[Opening Data for analysis section]

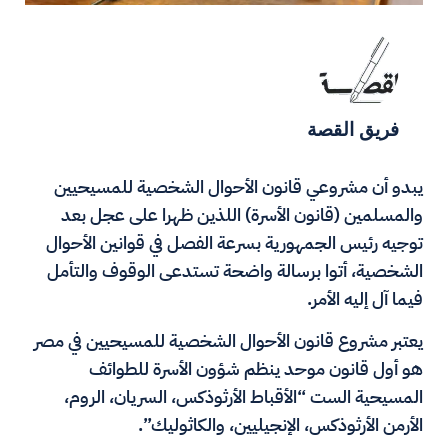
فريق القصة
يبدو أن مشروعي قانون الأحوال الشخصية للمسيحيين
والمسلمين (قانون الأسرة) اللذين ظهرا على عجل بعد
توجيه رئيس الجمهورية بسرعة الفصل في قوانين الأحوال
الشخصية، أتوا برسالة واضحة تستدعى الوقوف والتأمل
فيما آل إليه الأمر.
يعتبر مشروع قانون الأحوال الشخصية للمسيحيين في مصر
هو أول قانون موحد ينظم شؤون الأسرة للطوائف
المسيحية الست “الأقباط الأرثوذكس، السريان، الروم،
الأرمن الأرثوذكس، الإنجيليين، والكاثوليك”.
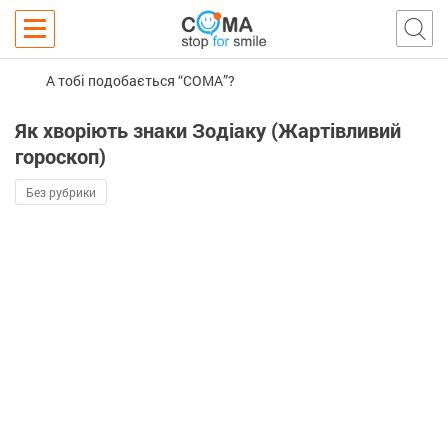
А тобі подобається “COMA”?
Як хворіють знаки Зодіаку (Жартівливий
гороскоп)
Без рубрики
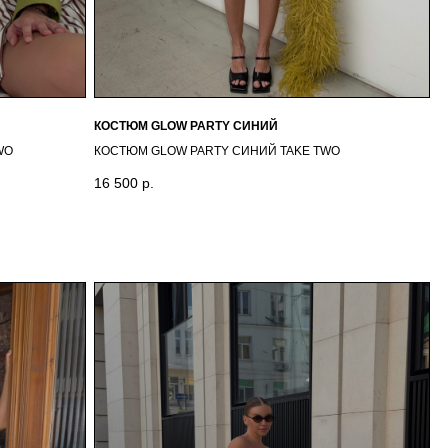
КОСТЮМ GLOW PARTY СИНИЙ
WO
КОСТЮМ GLOW PARTY СИНИЙ TAKE TWO
16 500
р.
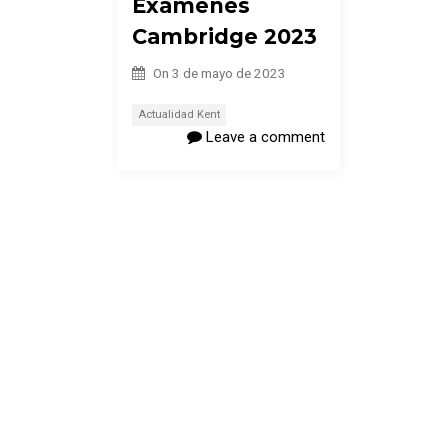
Exámenes
Cambridge 2023
On
3 de mayo de 2023
Actualidad Kent
Leave a comment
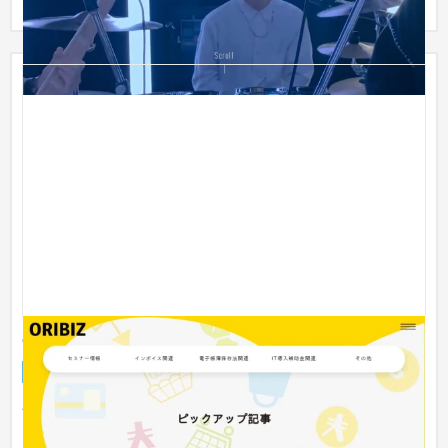
oribiz
オウンドメディア
税理士・会計士
会計業界の最新情報を提供するWebメディアを各社共同でリリ
ース Webサイトでは、インボイス制度、電子帳簿保存法、IT導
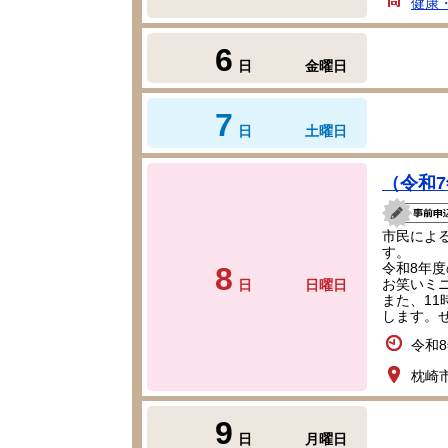
健康
6
日
金曜日
7
日
土曜日
（令和
市民によ
す。
令和8年度
8
お笑いミ
日
日曜日
また、1
します。
令和8
枕崎市
9
日
月曜日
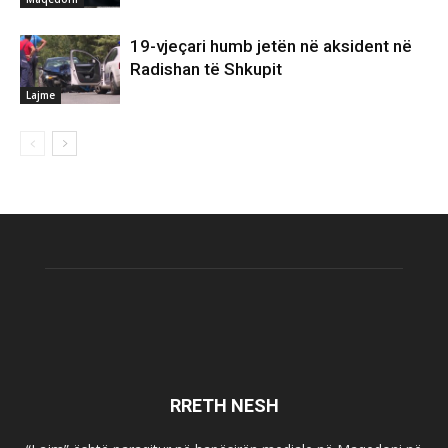
19-vjeçari humb jetën në aksident në
Radishan të Shkupit
Lajme
RRETH NESH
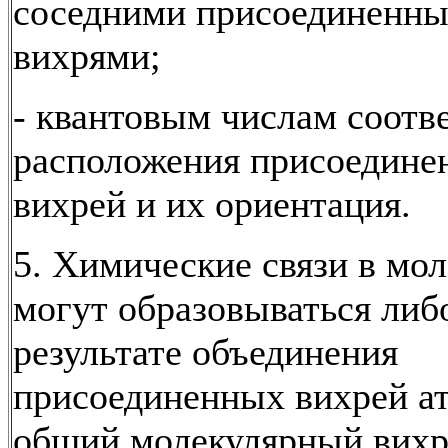
соседними присоединенн
вихрями;
- квантовым числам соотв
расположения присоедине
вихрей и их ориентация.
5. Химические связи в мо
могут образовываться либ
результате объединения
присоединенных вихрей а
общий молекулярный вихр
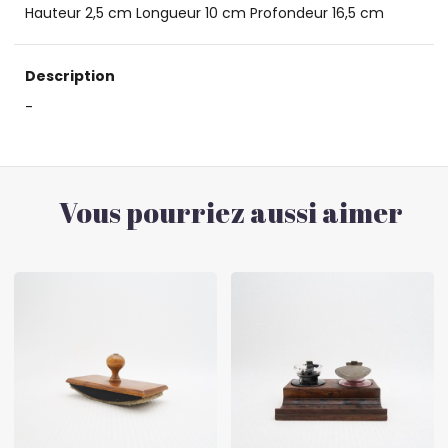
Hauteur 2,5 cm Longueur 10 cm Profondeur 16,5 cm
Description
-
Vous pourriez aussi aimer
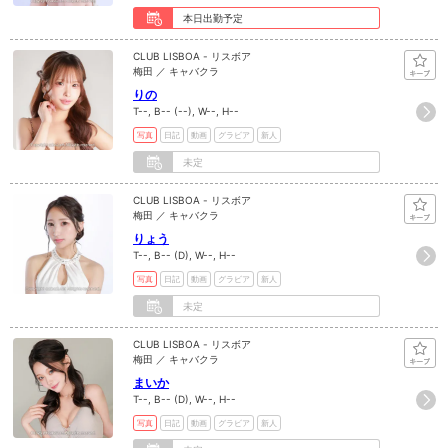
本日出勤予定
CLUB LISBOA - リスボア
梅田 ／ キャバクラ
りの
T--, B-- (--), W--, H--
写真
日記
動画
グラビア
新人
未定
CLUB LISBOA - リスボア
梅田 ／ キャバクラ
りょう
T--, B-- (D), W--, H--
写真
日記
動画
グラビア
新人
未定
CLUB LISBOA - リスボア
梅田 ／ キャバクラ
まいか
T--, B-- (D), W--, H--
写真
日記
動画
グラビア
新人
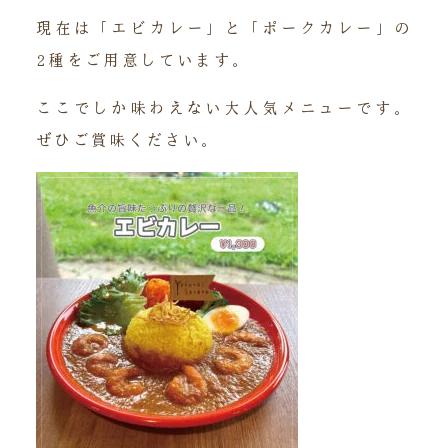
現在は「エビカレー」と「ポークカレー」の
2種をご用意しています。
ここでしか味わえない大人気メニューです。
ぜひご賞味ください。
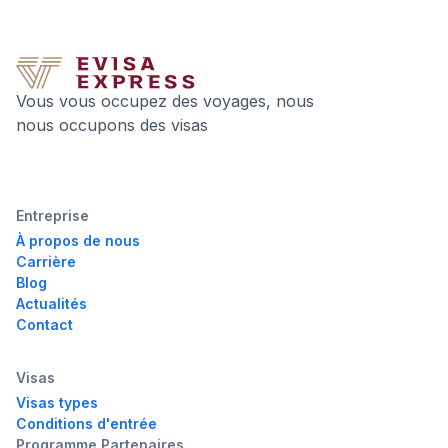
Vous vous occupez des voyages, nous
nous occupons des visas
Entreprise
À propos de nous
Carrière
Blog
Actualités
Contact
Visas
Visas types
Conditions d'entrée
Programme Partenaires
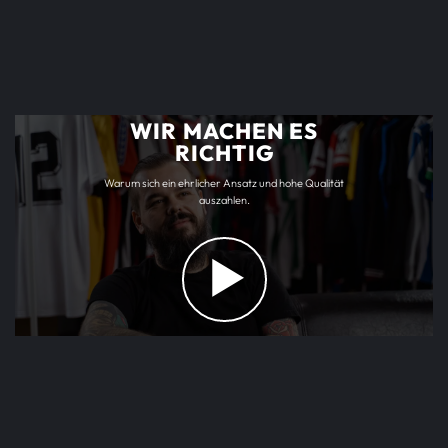
WIR MACHEN ES
RICHTIG
Warum sich ein ehrlicher Ansatz und hohe Qualität
auszahlen.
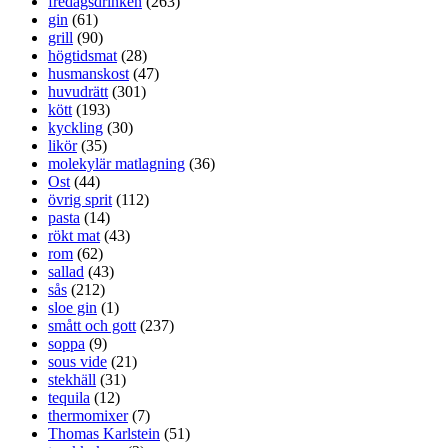
fredagsdrinken
(263)
gin
(61)
grill
(90)
högtidsmat
(28)
husmanskost
(47)
huvudrätt
(301)
kött
(193)
kyckling
(30)
likör
(35)
molekylär matlagning
(36)
Ost
(44)
övrig sprit
(112)
pasta
(14)
rökt mat
(43)
rom
(62)
sallad
(43)
sås
(212)
sloe gin
(1)
smått och gott
(237)
soppa
(9)
sous vide
(21)
stekhäll
(31)
tequila
(12)
thermomixer
(7)
Thomas Karlstein
(51)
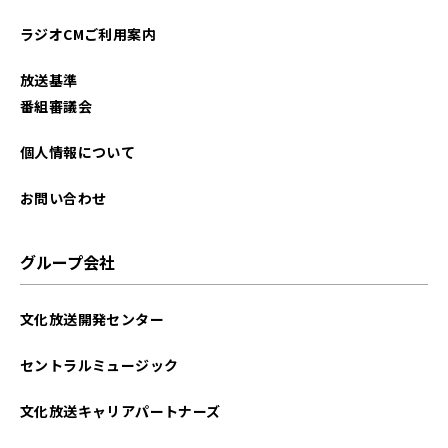
ラジオCMご利用案内
放送基準
番組審議会
個人情報について
お問い合わせ
グループ会社
文化放送開発センター
セントラルミュージック
文化放送キャリアパートナーズ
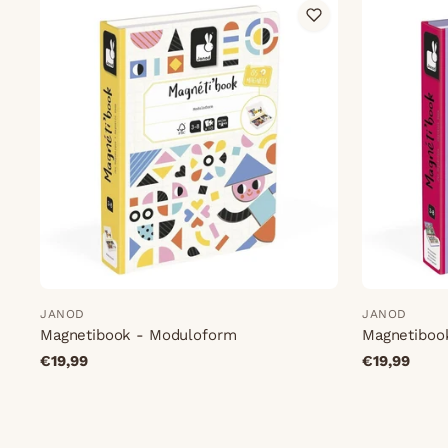
JANOD
JANOD
Magnetibook - Moduloform
Magnetibook
€19,99
€19,99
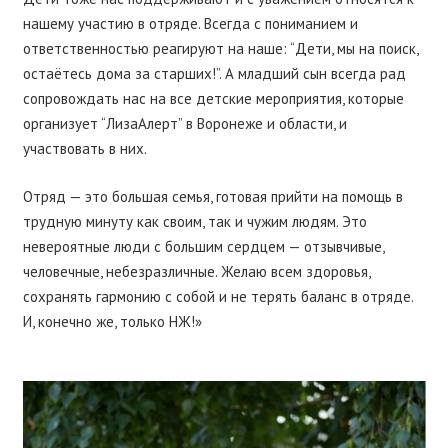
нашему участию в отряде. Всегда с пониманием и
ответственностью реагируют на наше: “Дети, мы на поиск,
остаётесь дома за старших!”. А младший сын всегда рад
сопровождать нас на все детские мероприятия, которые
организует “ЛизаАлерт” в Воронеже и области, и
участвовать в них.
Отряд — это большая семья, готовая прийти на помощь в
трудную минуту как своим, так и чужим людям. Это
невероятные люди с большим сердцем — отзывчивые,
человечные, небезразличные. Желаю всем здоровья,
сохранять гармонию с собой и не терять баланс в отряде.
И, конечно же, только НЖ!»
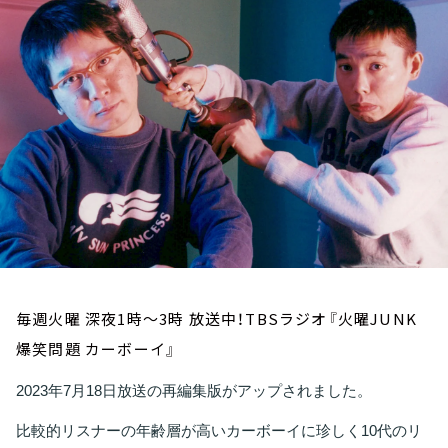
お知らせ
イベント・グッズ
YouTube
会社情報
毎週火曜 深夜1時～3時 放送中！TBSラジオ『火曜JUNK
爆笑問題 カーボーイ』
2023年7月18日放送の再編集版がアップされました。
比較的リスナーの年齢層が高いカーボーイに珍しく10代のリ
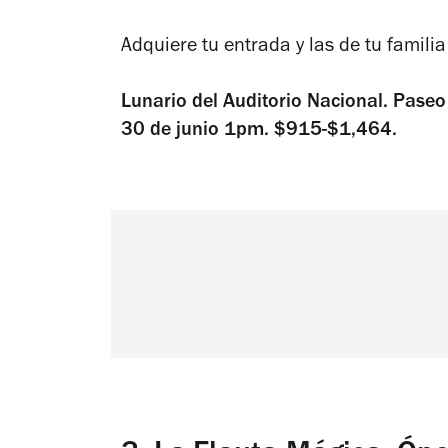
Adquiere tu entrada y las de tu familia
Lunario del Auditorio Nacional. Pase
30 de junio 1pm. $915-$1,464.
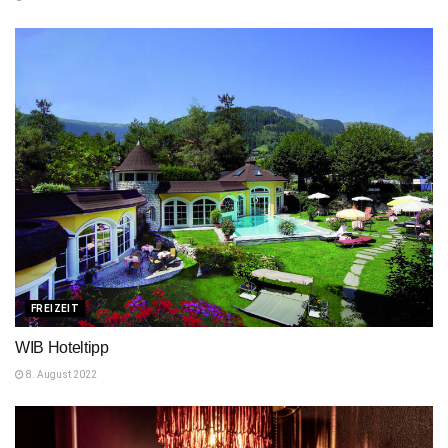
FREIZEIT
WIB Hoteltipp
8. August 2022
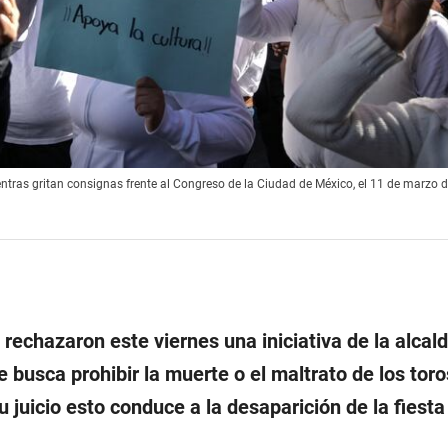
entras gritan consignas frente al Congreso de la Ciudad de México, el 11 de marzo 
rechazaron este viernes una iniciativa de la alcald
 busca prohibir la muerte o el maltrato de los tor
u juicio esto conduce a la desaparición de la fiesta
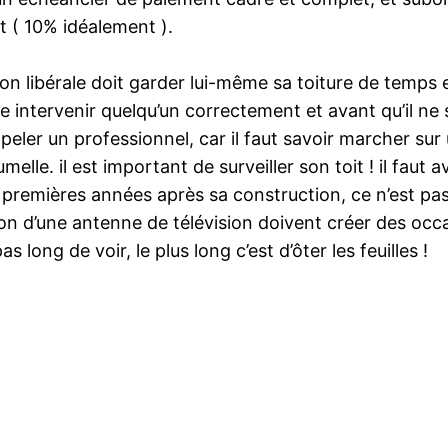
t ( 10% idéalement ).
on libérale doit garder lui-même sa toiture de temps e
aire intervenir quelqu’un correctement et avant qu’il ne
ppeler un professionnel, car il faut savoir marcher sur
melle. il est important de surveiller son toit ! il faut 
 premières années après sa construction, ce n’est pas l
n d’une antenne de télévision doivent créer des occasi
s long de voir, le plus long c’est d’ôter les feuilles !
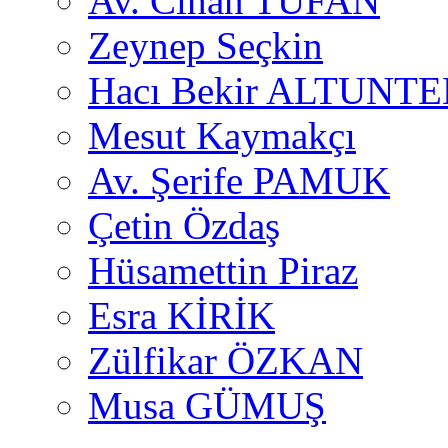
Av. Cihan TUFAN
Zeynep Seçkin
Hacı Bekir ALTUNTE
Mesut Kaymakçı
Av. Şerife PAMUK
Çetin Özdaş
Hüsamettin Piraz
Esra KİRİK
Zülfikar ÖZKAN
Musa GÜMUŞ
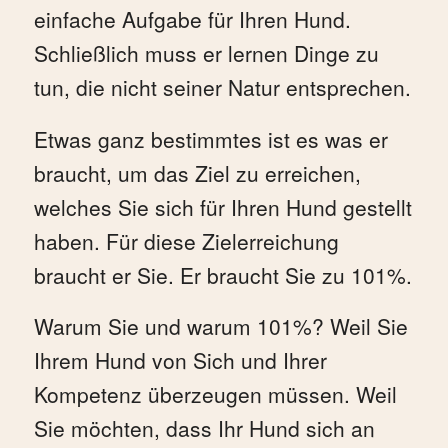
einfache Aufgabe für Ihren Hund.
Schließlich muss er lernen Dinge zu
tun, die nicht seiner Natur entsprechen.
Etwas ganz bestimmtes ist es was er
braucht, um das Ziel zu erreichen,
welches Sie sich für Ihren Hund gestellt
haben. Für diese Zielerreichung
braucht er Sie. Er braucht Sie zu 101%.
Warum Sie und warum 101%? Weil Sie
Ihrem Hund von Sich und Ihrer
Kompetenz überzeugen müssen. Weil
Sie möchten, dass Ihr Hund sich an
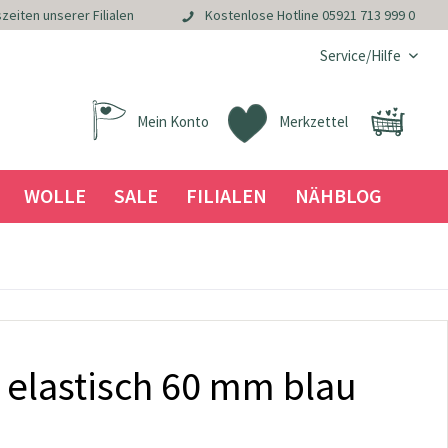
zeiten unserer Filialen
Kostenlose Hotline
05921 713 999 0
Service/Hilfe
Mein Konto
Merkzettel
WOLLE
SALE
FILIALEN
NÄHBLOG
 elastisch 60 mm blau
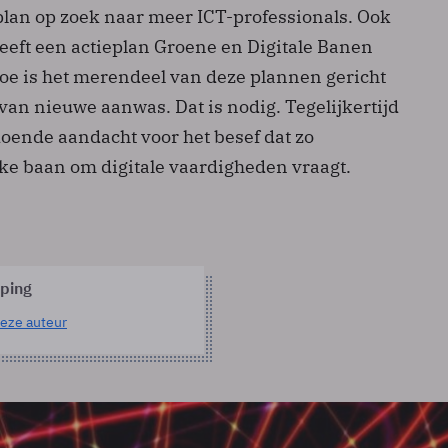
plan op zoek naar meer ICT-professionals. Ook
heeft een actieplan Groene en Digitale Banen
toe is het merendeel van deze plannen gericht
van nieuwe aanwas. Dat is nodig. Tegelijkertijd
oende aandacht voor het besef dat zo
e baan om digitale vaardigheden vraagt.
pping
eze auteur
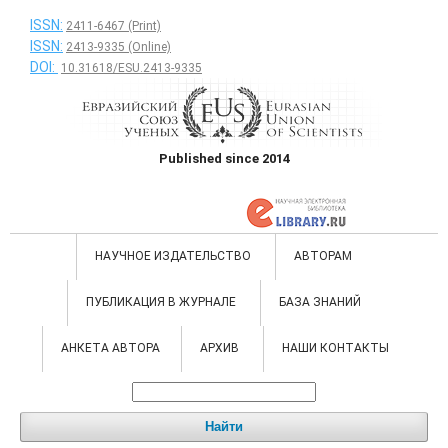
ISSN:
2411-6467 (Print)
ISSN:
2413-9335 (Online)
DOI:
10.31618/ESU.2413-9335
Published since 2014
НАУЧНОЕ ИЗДАТЕЛЬСТВО
АВТОРАМ
ПУБЛИКАЦИЯ В ЖУРНАЛЕ
БАЗА ЗНАНИЙ
АНКЕТА АВТОРА
АРХИВ
НАШИ КОНТАКТЫ
Найти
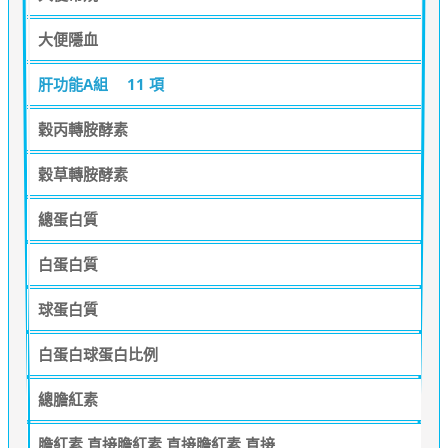
大便隱血
肝功能A組
11 項
穀丙轉胺酵素
穀草轉胺酵素
總蛋白質
白蛋白質
球蛋白質
白蛋白球蛋白比例
總膽紅素
膽紅素,直接膽紅素,直接膽紅素,直接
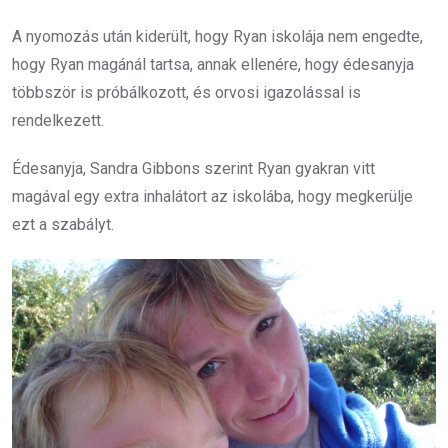
A nyomozás után kiderült, hogy Ryan iskolája nem engedte,
hogy Ryan magánál tartsa, annak ellenére, hogy édesanyja
többször is próbálkozott, és orvosi igazolással is
rendelkezett.
Édesanyja, Sandra Gibbons szerint Ryan gyakran vitt
magával egy extra inhalátort az iskolába, hogy megkerülje
ezt a szabályt.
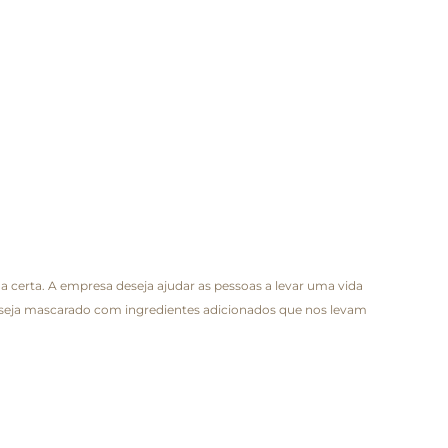
a certa. A empresa deseja ajudar as pessoas a levar uma vida
o seja mascarado com ingredientes adicionados que nos levam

[Closing Data for analysis section]

- _What the task asks_:
Show me every line of the entries above that holds "PARTY".

- _Your response_:
КОСТЮМ GLOW PARTY СИНИЙ
КОСТЮМ GLOW PARTY СИНИЙ TAKE TWO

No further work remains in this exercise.